(Recorded data)
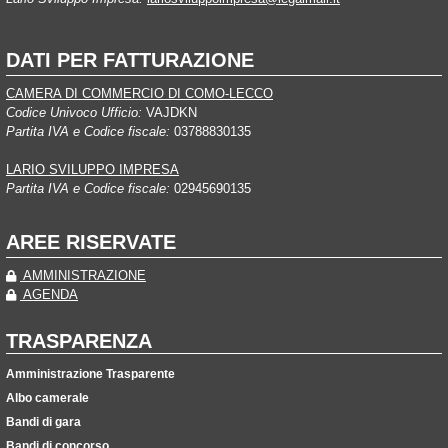
DATI PER FATTURAZIONE
CAMERA DI COMMERCIO DI COMO-LECCO
Codice Univoco Ufficio:
VAJDKN
Partita IVA e Codice fiscale:
03788830135
LARIO SVILUPPO IMPRESA
Partita IVA e Codice fiscale:
02945690135
AREE RISERVATE
AMMINISTRAZIONE
AGENDA
TRASPARENZA
Amministrazione Trasparente
Albo camerale
Bandi di gara
Bandi di concorso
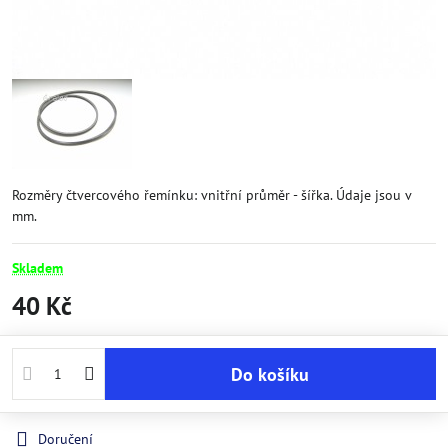
Rozměry čtvercového řemínku: vnitřní průměr - šířka. Údaje jsou v
mm.
Skladem
40 Kč
Do košíku
Doručení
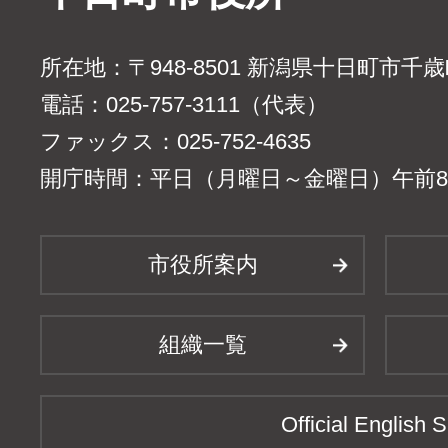
所在地：〒948-8501 新潟県十日町市千
電話：025-757-3111（代表）
ファックス：025-752-4635
開庁時間：平日（月曜日～金曜日）午前8時
市役所案内
組織一覧
Official English S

ASSIGNMENT
The line containing "開庁時間：平日（月曜日～金曜日）午前8時" and every line after it, through the end of the records above: output exactly those, and nothing else.

RESULT OF THIS EXERCISE
開庁時間：平日（月曜日～金曜日）午前8時
市役所案内
組織一覧
Official English S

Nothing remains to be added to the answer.